## How to complete this task
Pick out the lines below with "each" and list them.
*** Raw data ***
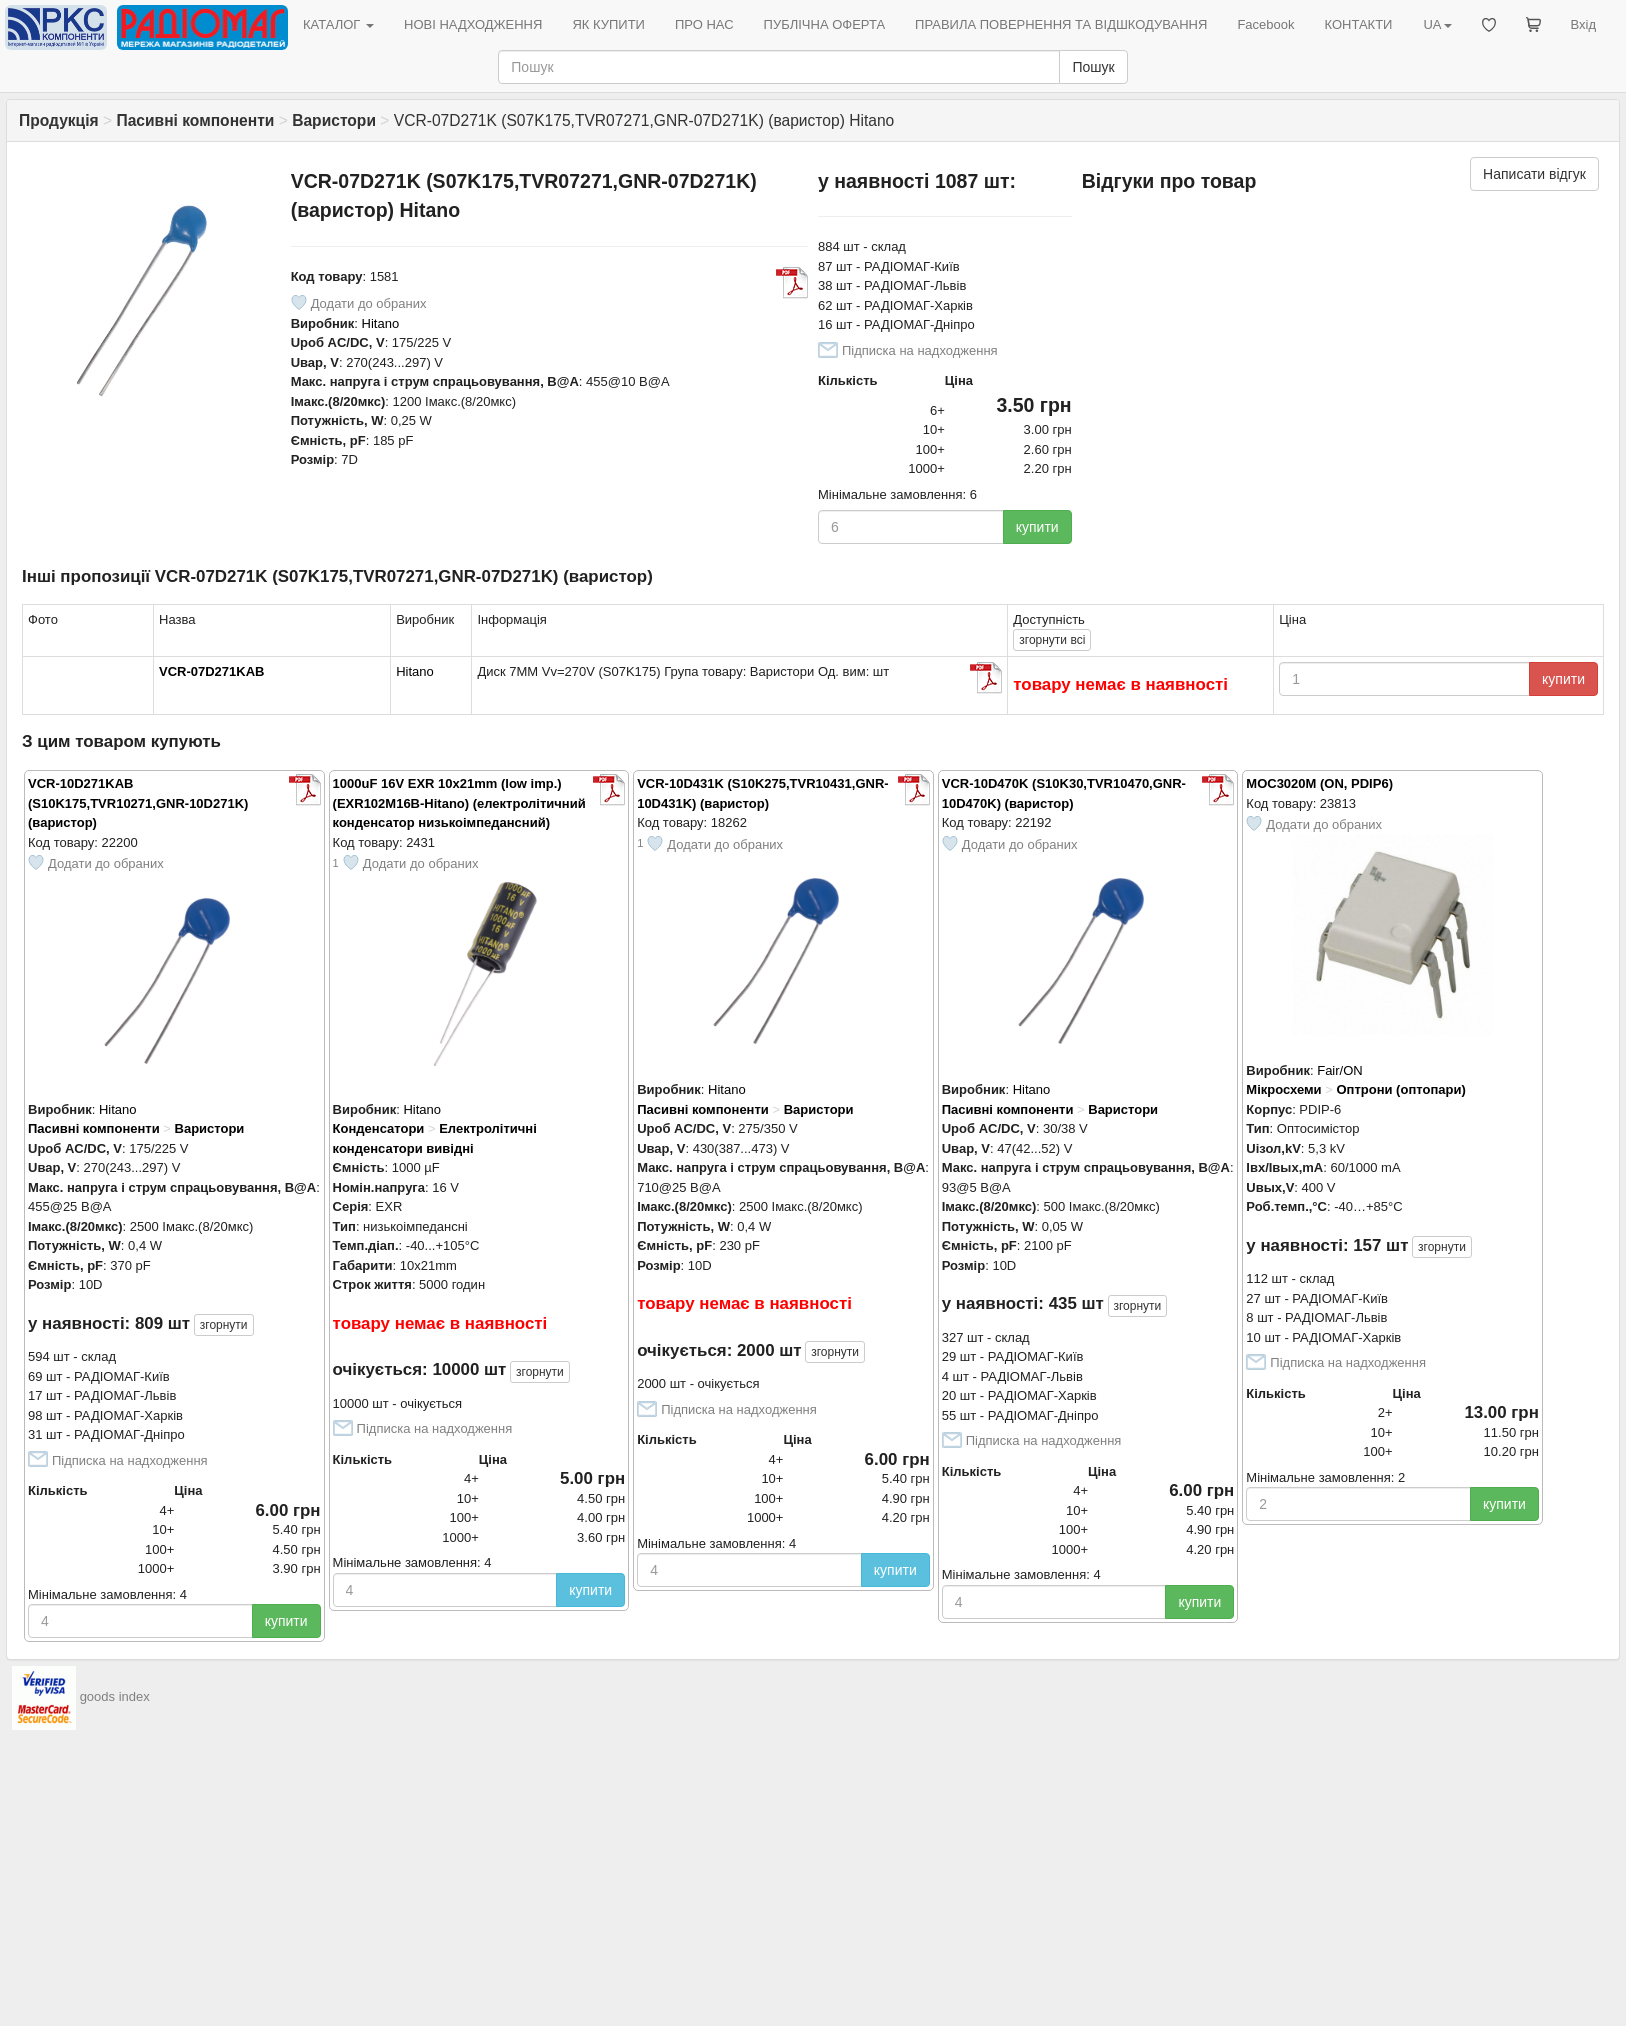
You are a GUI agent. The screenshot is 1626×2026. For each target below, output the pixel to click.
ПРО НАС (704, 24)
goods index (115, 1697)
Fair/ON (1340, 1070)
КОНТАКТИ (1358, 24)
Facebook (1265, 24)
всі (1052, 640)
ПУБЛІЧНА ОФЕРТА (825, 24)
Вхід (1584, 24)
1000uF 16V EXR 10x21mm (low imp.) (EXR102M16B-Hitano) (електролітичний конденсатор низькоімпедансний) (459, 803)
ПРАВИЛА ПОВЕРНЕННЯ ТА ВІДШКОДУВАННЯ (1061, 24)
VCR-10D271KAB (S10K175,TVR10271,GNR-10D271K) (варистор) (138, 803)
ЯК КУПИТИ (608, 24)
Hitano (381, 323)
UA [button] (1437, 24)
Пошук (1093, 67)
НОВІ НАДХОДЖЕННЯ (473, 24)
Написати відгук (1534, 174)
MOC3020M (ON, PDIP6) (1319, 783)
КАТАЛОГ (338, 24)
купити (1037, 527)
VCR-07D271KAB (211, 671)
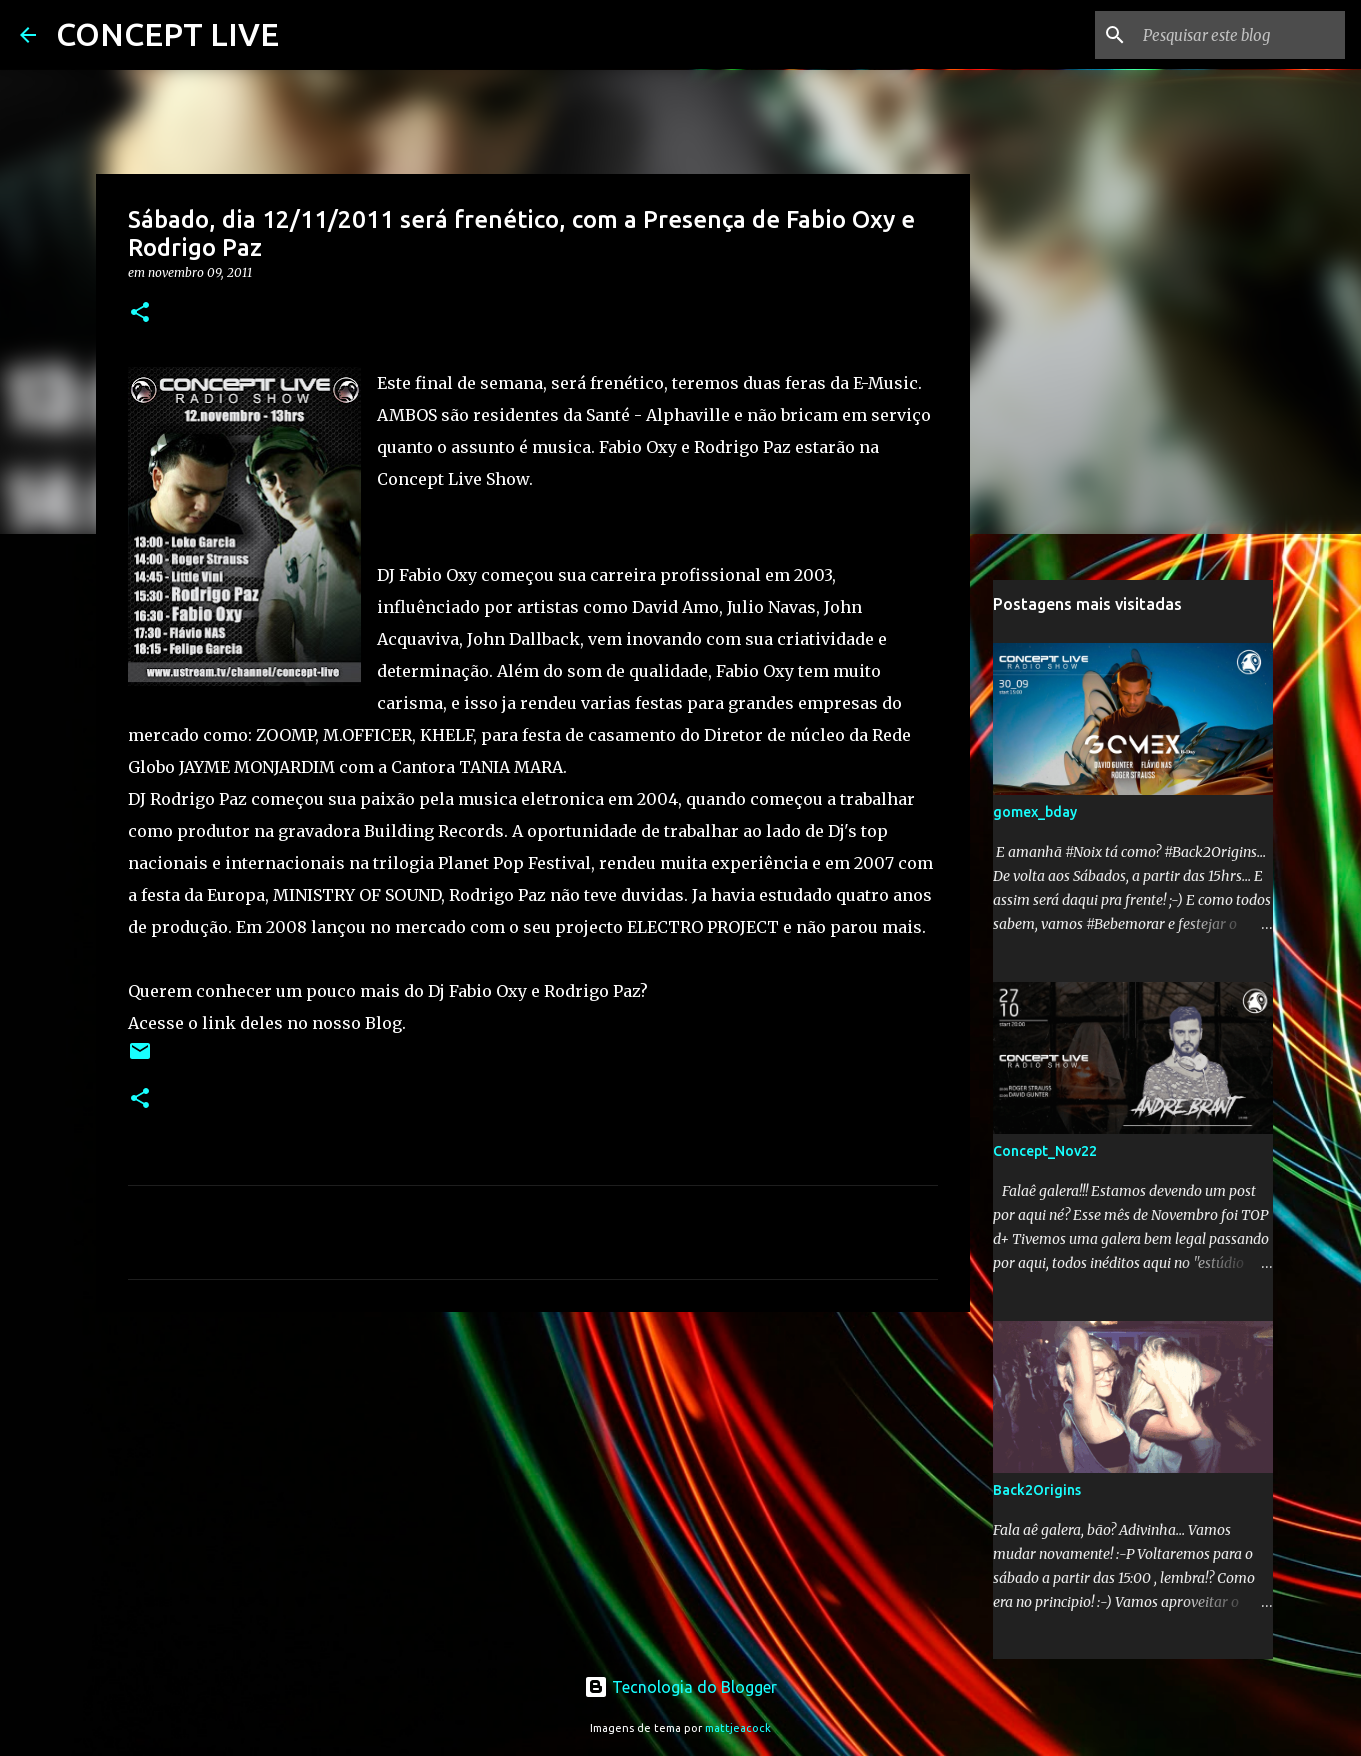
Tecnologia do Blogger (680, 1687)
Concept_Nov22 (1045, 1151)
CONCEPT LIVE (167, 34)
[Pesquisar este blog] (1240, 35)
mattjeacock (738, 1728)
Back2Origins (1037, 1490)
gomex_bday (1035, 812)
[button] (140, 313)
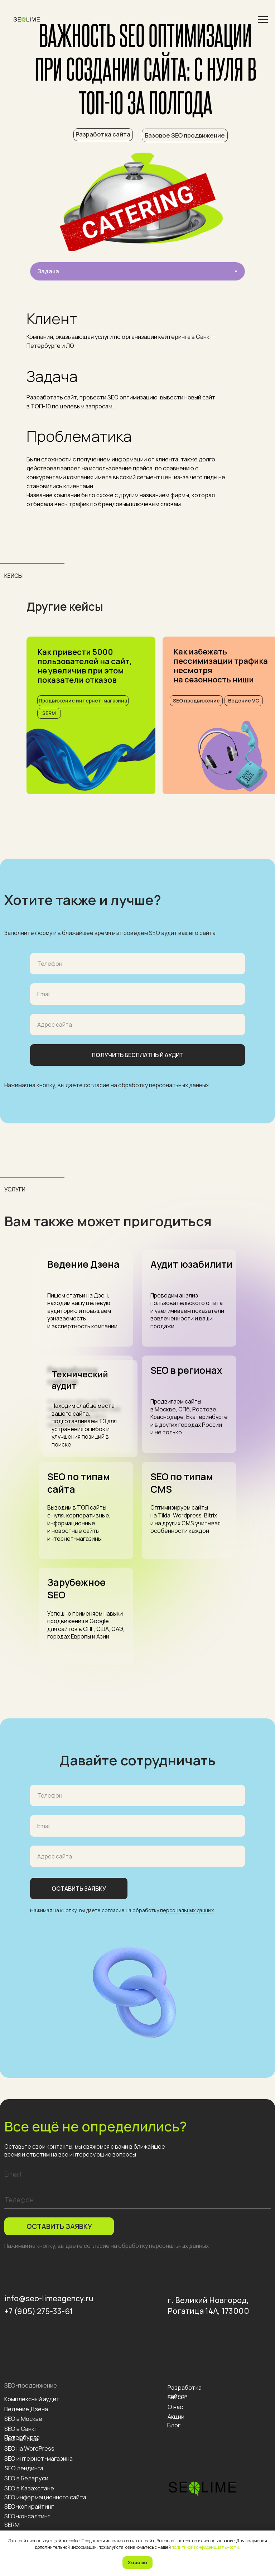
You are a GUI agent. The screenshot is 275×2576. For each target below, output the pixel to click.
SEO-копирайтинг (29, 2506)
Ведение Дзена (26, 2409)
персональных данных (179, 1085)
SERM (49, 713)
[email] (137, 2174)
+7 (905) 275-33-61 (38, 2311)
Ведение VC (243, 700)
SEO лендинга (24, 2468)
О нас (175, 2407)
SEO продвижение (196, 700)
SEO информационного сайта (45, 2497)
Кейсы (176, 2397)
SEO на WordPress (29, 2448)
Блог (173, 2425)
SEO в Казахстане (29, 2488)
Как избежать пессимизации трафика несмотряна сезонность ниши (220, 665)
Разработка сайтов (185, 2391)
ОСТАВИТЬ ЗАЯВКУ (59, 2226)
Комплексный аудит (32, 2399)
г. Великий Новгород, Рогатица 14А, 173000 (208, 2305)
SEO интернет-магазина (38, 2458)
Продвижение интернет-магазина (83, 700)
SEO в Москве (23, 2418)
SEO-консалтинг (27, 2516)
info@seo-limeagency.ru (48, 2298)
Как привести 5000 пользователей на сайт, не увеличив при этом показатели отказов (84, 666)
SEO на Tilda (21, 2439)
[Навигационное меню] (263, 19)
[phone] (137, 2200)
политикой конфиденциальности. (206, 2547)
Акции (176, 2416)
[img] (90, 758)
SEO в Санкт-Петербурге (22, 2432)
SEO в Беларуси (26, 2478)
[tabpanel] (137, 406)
*** End of Raw data ***
## Expected answer
You are a GUI agent. The screenshot is 1626×2026. For each target below, output the pixel to click.
You are a GUI agent. The screenshot is 275×2576. For each target below, output the pixel to click.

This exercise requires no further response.